Racism was another crucial issue for Cornwell, and she found it embedded in the bar culture where, she said, “We went to one gay bar, which was called Rusty’s, and it was very prejudiced. I could tell they didn’t want us [black lesbians] there.” 

Cornwell also addresses racism in the feminist movement but is slightly easier on women. She said, “See, you can’t live in a country that’s racist and not be affected in some manner or other. So naturally they had the same attitudes to some extent that the regular society had. But also there was some willingness to try to change to some extent. Of course there were varying degrees of success and non-success.”

For Cornwell, the focus of her activism always included women and lesbians. She lived most of her years in West Philly on the outskirt of the Penn campus in a series of communes with other women.
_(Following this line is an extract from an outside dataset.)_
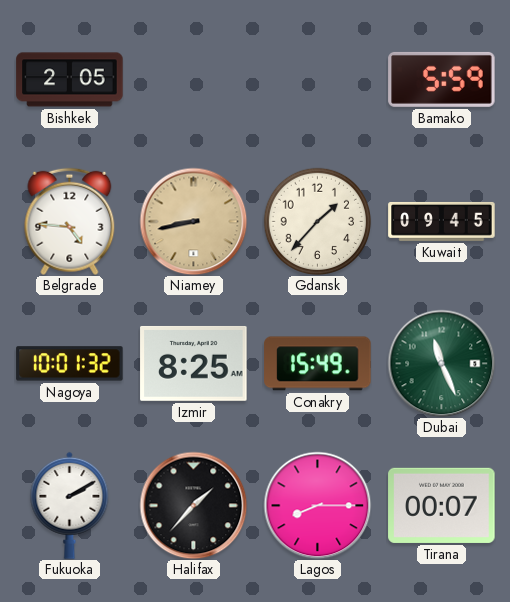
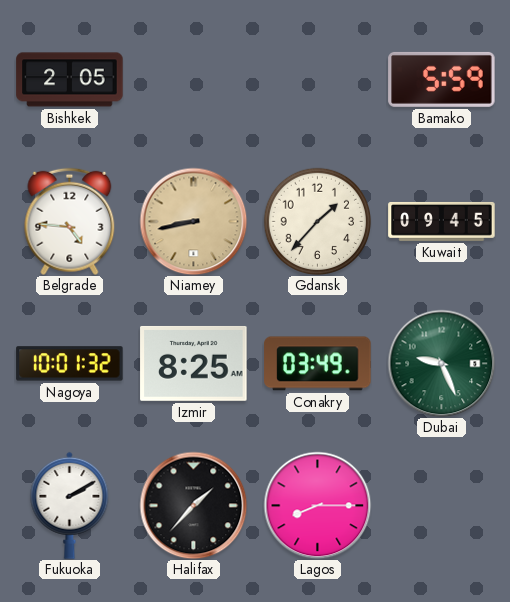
Conakry: 15:49 -> 03:49
Dubai: 11:26 -> 9:26
Tirana: 00:07 -> none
She spent time at the Women’s Center and read her poetry and fiction throughout the city, at the gay community center and other venues.

Now 95, Cornwell has suffered from dementia for over a decade and lives in a stately nursing home in Germantown. Another longtime lesbian activist, Ahavia Lavana, lived in the same nursing home as Cornwell until she died in November 2018.

In 2011, Lavana posted on Cornwell’s Amazon page, “I have known the author for many years. Anita no longer remembers that she wrote this book, but I got her to sign my copy. She said she had never done this before. But I told her that she had signed many books. So she wrote her name and then thought a moment. Then she said ‘I’m a celebrate!’ I told her that she most certainly is a celebrate and gave her a hug. When she sees me, she knows I know her and smiles at me. Which delights me as mostly she just sits. This is a wonderful book and should be read by any feminist and lesbian.”